How does one interpret regression coefficients when no dummy variables nor intercept are dropped?

Question

I am familiar with how to interpret linear regression coefficients when the independent variables are dummy coded and one of them is dropped. And this question helped me understand how to interpret the coefficients when the intercept is dropped instead.

I am also aware of the dummy variable trap, and why it is necessary to drop one of the dummy coded categories. ( $X^TX$ will not be invertible )

However, I've found that by using regularization $X^TX + \lambda I$ is never singular and therefore invertible. This seems to allow me to not have to drop any dummy variable nor the intercept.

The problem is, I couldn't find a way to interpret the coefficients when neither of those columns are dropped.

e.g.:

Let the dataset be talking about height measurements in males and females and the gender column is dummy coded into $x_f$ and $x_m$.

Let the resulting ridge regression be $\hat{y} = \beta_0 + \beta_fx_f + \beta_m x_m$

How can I interpret the values of $\beta_0$, $\beta_f$ and $\beta_m$?

Does it change if my category has more then 2 possible values?

Does it change if I have multiple categories?

Is this even a valid way of doing regression?

Answer 1

It is certainly a valid way to run a regression. The interpretation of the coefficients in your example ridge regression is simple:

• If you are a male, then your predicted value is $\widehat{y}=\beta_0+\beta_m$
• If you are a female, then your predicted value is $\widehat{y}=\beta_0+\beta_f$
• The predicted difference between males and females is $\beta_f-\beta_m$

Then the interpretation is completely analogous if you have more than one categorical value, or if your variable has more than two categories. For example, if gender had a "not given" category that you wanted to include in your model with $x_n$, then you would simply add that:

• If gender is not given, then your predicted value is $\widehat{y}=\beta_0+\beta_n$
• The predicted difference between males and "not given"'s is $\beta_m-\beta_n$
• The predicted difference between females and "not given"'s is $\beta_f-\beta_n$

And you can keep adding similar examples.

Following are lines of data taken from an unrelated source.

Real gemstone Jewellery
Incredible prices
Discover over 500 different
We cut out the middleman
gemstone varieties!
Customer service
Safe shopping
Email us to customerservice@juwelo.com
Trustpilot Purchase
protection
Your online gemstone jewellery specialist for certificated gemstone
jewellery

There's no limitation on the interpretation of the coefficients because of the intercept/dummy issue.

Answer 2

A trace plot can help elucidate how and why this works-ish

set.seed(123)
n <- 100
x <- rbinom(n, 1, 0.4)
y <- rnorm(n, -3 + 0.5*x)

X <- cbind(1, model.matrix(~-1+factor(x)))
I <- diag(3)
ridge <- function(w) solve(t(X)%*%X + w*I, t(X)%*%y)

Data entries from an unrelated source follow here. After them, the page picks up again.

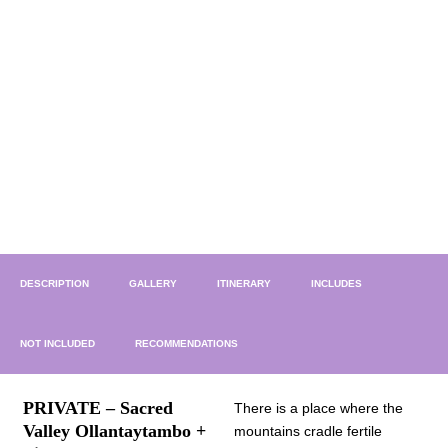
DESCRIPTION
GALLERY
ITINERARY
INCLUDES
NOT INCLUDED
RECOMMENDATIONS
PRIVATE – Sacred
There is a place where the
Valley Ollantaytambo +
mountains cradle fertile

matplot(t(sapply(seq(0, 100, by=1)[-1], ridge)), type='l', xlab='Ridge weight', ylab='Parm estimate')
legend('bottomright', lty=1:3, col=1:3, c('Intercept', 'X0', 'X1'))

Gives:

Taking a very small penalty tells us what might be one of the pseudoinverse solutions to the rank deficient solution to the least squares regressors: $\beta = (\mathbf{X}^T\mathbf{X})^{-1}\mathbf{X}^TY$.

> ridge(0.001)
                 [,1]
           -1.8752108
factor(x)0 -1.1421614
factor(x)1 -0.7330494

This approximates the left limits of the trace plot I showed above. Note also some empirical statistics about the sample:

> mean(y[x==0])
[1] -3.017391
> mean(y[x==1])
[1] -2.608278
> mean(y[x==0]*mean(x==0))
[1] -1.810435
> mean(y[x==0]*mean(x==1))
[1] -1.206956

You can see the "quasi-intercept" is heading toward about -1.8. This is the prevalence of $\neg X$ multiplied by the mean of $Y$ when $X=0$. e.g. $E[Y|X=0]E[1-X]$ (see the third command). The "quasi-X0" term is the prevalence of $X$ multiplied by the mean of $Y$ when $X=0$ e.g. $E[Y|X=0]E[X]$ (see the fourth command). Together they add up to $E[Y|X=0]$ (see the first command). The "quasi-X1" term is the mean of $Y$ when X=1 minus the intercept term. That is $E[Y|X=1]-E[Y|X=0]E[X=0]$, so subtract the second term from the third term = -2.5 + 1.8 = -0.7.

So, in my opinion these contrasts are utter nonsense! They are redundant and don't tell us anything useful that a simple slope/intercept would.